This meetup focuses on Scalability and technologies to enable handling large amounts of data: Hadoop, HBase, distributed NoSQL databases, and more!
There's not only a focus on technology, but also everything surrounding it including operations, management, business use cases, and more.
We've had great success in the past, and are growing quickly! Previous guests were from Twitter, LinkedIn, Amazon, Cloudant, Microsoft, 10gen/MongoDB, and more.
This month's guests:
Nick Kypreos, PhD, CERN / LHC
How LHC experiments process hundreds of TB/s coming from multiple subsystems, getting it into the hands of thousands of users across the globe with the help of machine learning, and keeping it all going with various datacenters across the globe.
William L. Bain, PhD. Founder and CEO of ScaleOut Software, Inc.

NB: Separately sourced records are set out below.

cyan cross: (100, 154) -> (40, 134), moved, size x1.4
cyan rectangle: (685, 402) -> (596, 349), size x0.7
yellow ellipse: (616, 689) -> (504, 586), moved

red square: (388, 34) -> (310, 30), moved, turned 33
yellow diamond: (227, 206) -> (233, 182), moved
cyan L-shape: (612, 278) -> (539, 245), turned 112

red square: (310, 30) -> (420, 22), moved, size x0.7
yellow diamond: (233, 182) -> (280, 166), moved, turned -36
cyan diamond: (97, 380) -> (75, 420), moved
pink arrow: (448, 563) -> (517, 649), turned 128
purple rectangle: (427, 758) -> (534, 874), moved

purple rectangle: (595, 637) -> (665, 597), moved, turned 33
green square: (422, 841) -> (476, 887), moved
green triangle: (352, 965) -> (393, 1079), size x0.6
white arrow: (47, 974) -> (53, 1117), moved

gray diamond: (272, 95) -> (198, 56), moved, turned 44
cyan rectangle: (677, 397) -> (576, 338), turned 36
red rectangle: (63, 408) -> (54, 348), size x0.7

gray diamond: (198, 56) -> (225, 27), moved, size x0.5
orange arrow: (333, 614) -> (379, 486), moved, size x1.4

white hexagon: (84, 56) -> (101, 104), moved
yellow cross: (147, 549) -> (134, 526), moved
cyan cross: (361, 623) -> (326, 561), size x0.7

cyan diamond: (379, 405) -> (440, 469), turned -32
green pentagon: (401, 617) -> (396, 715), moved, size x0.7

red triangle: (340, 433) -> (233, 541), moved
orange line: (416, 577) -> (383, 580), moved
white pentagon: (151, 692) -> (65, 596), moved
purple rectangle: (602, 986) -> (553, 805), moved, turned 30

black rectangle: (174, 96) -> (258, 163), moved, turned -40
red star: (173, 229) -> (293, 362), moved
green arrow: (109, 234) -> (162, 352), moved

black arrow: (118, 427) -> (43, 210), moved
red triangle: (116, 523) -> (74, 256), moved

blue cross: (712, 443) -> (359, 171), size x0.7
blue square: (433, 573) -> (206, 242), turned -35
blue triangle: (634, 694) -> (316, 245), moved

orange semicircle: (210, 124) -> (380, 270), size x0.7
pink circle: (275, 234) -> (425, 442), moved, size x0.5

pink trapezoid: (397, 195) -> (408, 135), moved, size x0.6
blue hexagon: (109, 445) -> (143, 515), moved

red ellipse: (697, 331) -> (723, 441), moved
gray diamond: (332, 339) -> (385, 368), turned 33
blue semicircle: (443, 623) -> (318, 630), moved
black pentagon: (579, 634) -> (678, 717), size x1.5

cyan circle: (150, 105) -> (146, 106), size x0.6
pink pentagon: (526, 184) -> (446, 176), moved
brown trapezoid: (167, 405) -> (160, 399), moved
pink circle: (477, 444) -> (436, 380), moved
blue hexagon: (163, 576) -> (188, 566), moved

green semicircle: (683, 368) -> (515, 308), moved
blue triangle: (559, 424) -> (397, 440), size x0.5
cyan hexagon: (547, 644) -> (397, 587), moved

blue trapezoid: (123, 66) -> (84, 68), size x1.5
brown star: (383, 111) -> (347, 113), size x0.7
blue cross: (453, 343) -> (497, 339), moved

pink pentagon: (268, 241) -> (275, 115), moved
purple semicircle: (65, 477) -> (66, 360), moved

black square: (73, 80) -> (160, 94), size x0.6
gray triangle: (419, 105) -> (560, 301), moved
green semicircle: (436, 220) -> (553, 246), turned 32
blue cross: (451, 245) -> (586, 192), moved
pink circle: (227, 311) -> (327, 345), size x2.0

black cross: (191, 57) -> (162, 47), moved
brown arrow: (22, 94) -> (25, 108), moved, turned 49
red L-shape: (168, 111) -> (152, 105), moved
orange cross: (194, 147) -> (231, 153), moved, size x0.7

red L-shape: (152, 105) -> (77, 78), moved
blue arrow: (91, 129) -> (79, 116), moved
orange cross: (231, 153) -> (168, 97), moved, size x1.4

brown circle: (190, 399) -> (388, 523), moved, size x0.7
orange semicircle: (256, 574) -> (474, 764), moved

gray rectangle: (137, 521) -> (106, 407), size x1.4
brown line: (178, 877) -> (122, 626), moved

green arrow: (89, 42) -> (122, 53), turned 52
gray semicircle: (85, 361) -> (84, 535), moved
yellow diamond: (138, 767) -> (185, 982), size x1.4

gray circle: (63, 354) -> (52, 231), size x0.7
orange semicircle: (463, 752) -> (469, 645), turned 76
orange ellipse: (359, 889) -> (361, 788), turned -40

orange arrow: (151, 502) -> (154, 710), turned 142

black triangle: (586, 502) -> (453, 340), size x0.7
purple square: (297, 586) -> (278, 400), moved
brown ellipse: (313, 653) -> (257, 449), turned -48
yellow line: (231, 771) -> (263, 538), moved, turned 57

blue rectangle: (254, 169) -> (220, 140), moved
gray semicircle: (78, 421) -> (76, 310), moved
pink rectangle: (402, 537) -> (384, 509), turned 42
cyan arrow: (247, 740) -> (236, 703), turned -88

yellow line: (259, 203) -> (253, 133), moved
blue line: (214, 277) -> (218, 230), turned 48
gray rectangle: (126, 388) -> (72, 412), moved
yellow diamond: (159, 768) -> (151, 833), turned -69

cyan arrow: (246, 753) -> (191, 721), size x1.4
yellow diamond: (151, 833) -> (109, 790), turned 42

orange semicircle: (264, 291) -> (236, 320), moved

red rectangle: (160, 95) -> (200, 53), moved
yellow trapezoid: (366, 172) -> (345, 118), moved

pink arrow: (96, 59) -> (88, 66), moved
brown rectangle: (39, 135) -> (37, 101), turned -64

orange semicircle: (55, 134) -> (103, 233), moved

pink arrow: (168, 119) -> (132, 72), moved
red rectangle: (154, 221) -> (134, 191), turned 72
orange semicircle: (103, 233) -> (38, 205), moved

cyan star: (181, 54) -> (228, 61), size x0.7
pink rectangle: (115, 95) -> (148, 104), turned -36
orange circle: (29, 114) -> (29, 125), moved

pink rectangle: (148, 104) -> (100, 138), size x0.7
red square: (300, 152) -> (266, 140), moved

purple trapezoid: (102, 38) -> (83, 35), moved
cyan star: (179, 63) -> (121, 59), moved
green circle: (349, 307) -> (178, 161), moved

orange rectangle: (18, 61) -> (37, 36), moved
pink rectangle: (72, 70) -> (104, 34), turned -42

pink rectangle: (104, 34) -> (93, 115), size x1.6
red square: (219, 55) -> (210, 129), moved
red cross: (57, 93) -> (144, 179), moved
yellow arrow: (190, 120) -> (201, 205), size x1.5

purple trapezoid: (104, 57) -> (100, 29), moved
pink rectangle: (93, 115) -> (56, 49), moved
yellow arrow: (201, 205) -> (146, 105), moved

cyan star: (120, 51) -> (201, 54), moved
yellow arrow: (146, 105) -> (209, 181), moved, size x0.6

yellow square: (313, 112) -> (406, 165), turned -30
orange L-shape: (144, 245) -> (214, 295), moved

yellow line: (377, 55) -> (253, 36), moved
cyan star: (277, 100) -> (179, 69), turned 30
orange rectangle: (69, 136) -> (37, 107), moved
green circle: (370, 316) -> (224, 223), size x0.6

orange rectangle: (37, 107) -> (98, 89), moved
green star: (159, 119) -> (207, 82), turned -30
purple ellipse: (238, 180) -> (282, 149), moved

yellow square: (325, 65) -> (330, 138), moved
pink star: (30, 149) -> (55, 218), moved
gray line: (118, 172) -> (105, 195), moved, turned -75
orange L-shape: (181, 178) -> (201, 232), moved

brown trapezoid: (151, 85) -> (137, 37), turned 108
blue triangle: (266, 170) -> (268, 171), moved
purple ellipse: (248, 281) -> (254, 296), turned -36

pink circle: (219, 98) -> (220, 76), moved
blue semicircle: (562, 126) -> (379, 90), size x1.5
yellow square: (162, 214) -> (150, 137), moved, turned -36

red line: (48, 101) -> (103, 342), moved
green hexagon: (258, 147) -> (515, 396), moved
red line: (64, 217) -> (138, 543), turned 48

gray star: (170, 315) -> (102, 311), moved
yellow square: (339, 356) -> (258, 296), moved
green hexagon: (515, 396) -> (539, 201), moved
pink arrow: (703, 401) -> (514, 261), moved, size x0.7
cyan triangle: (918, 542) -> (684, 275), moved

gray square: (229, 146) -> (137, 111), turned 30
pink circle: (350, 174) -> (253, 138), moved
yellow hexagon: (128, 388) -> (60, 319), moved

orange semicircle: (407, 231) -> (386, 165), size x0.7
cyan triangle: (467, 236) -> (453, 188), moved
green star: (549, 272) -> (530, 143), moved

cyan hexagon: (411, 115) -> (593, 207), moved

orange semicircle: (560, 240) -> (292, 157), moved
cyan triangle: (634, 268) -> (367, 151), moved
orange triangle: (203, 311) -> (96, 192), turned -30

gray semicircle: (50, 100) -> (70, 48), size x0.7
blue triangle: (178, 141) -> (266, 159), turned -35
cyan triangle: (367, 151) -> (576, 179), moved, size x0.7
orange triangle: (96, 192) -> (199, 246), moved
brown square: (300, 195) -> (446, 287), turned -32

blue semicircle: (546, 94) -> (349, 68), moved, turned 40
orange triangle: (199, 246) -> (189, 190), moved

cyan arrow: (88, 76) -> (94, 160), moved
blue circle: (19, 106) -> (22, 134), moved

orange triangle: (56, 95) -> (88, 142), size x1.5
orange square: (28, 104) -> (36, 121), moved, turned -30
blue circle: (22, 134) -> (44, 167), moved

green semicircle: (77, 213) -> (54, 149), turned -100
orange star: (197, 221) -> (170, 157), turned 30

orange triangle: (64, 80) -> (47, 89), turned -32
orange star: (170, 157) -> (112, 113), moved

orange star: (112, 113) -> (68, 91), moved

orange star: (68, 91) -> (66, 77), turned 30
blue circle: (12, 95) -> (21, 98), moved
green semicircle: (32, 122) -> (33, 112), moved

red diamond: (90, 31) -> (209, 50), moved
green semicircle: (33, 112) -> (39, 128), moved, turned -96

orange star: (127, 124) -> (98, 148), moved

Hadoop has been widely embraced for its ability to economically store and analyze large data sets. Using parallel computing techniques like MapReduce, Hadoop can reduce long computation times to hours or minutes. This works well for mining large volumes of historical data stored on disk, but it is not suitable for gaining real-time insights from live operational data. Still, the idea of using Hadoop for real-time data analytics on live data is appealing because it leverages existing programming skills and infrastructure – and the parallel architecture of Hadoop itself.
This presentation will describe how real-time analytics using Hadoop can be performed by combining an in-memory data grid (IMDG) with an integrated, stand-alone Hadoop MapReduce execution engine. This new technology delivers fast results for live data and also accelerates the analysis of large, static data sets.
Our format is flexible: We usually have 2 speakers who talk for ~30 minutes each and then do Q+A plus discussion (about 45 minutes each talk) finish by 8:45.
There'll be beer afterwards, of course!
WhitePages,[masked]th Avenue #1600, Seattle, WA
Rock Bottom Brewery
Doors open 30 minutes ahead of show-time. Please show up at least 15 minutes early out of respect for our first speaker.